» **Your goal**
Give again, word for word, every line in the entries below from the line with "long‑term property" up to and including the line with "see details", and no other line.

» **Transcribed page contents**
+-------+
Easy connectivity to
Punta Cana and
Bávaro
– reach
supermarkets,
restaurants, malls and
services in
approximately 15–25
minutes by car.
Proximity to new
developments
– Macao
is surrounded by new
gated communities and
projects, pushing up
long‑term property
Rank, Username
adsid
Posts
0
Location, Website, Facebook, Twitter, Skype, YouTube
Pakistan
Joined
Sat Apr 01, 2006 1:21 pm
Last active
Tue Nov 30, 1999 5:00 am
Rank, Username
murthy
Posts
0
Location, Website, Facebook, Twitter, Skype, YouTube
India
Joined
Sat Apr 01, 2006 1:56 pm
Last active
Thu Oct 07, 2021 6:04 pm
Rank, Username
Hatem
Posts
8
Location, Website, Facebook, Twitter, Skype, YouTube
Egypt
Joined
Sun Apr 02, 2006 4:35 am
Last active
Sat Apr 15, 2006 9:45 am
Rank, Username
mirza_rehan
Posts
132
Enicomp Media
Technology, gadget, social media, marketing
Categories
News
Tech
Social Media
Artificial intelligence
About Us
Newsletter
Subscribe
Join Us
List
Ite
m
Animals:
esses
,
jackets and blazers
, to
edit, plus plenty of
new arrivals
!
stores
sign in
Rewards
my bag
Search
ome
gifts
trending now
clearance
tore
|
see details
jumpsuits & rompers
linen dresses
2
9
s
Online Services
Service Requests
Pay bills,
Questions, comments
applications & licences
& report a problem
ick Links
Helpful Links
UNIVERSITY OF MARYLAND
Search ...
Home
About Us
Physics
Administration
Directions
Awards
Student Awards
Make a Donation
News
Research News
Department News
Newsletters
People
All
+-------+
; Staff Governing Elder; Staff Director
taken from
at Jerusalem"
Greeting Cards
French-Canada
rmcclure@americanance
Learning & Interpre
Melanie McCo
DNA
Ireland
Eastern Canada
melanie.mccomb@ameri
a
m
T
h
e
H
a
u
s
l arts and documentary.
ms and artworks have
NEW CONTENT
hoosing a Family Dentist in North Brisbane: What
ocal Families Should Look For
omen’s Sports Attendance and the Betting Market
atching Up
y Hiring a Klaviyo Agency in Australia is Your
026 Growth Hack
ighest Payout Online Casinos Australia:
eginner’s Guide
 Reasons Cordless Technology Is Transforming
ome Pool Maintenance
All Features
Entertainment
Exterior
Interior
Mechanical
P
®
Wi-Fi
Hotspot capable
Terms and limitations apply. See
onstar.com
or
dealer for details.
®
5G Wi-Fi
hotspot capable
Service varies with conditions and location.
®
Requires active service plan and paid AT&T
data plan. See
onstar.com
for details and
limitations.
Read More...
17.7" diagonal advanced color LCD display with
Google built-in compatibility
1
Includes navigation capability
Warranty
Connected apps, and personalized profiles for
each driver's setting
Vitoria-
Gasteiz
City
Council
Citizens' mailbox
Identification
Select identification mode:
+-------+
» **Task result**
long‑term property
Rank, Username
adsid
Posts
0
Location, Website, Facebook, Twitter, Skype, YouTube
Pakistan
Joined
Sat Apr 01, 2006 1:21 pm
Last active
Tue Nov 30, 1999 5:00 am
Rank, Username
murthy
Posts
0
Location, Website, Facebook, Twitter, Skype, YouTube
India
Joined
Sat Apr 01, 2006 1:56 pm
Last active
Thu Oct 07, 2021 6:04 pm
Rank, Username
Hatem
Posts
8
Location, Website, Facebook, Twitter, Skype, YouTube
Egypt
Joined
Sun Apr 02, 2006 4:35 am
Last active
Sat Apr 15, 2006 9:45 am
Rank, Username
mirza_rehan
Posts
132
Enicomp Media
Technology, gadget, social media, marketing
Categories
News
Tech
Social Media
Artificial intelligence
About Us
Newsletter
Subscribe
Join Us
List
Ite
m
Animals:
esses
,
jackets and blazers
, to
edit, plus plenty of
new arrivals
!
stores
sign in
Rewards
my bag
Search
ome
gifts
trending now
clearance
tore
|
see details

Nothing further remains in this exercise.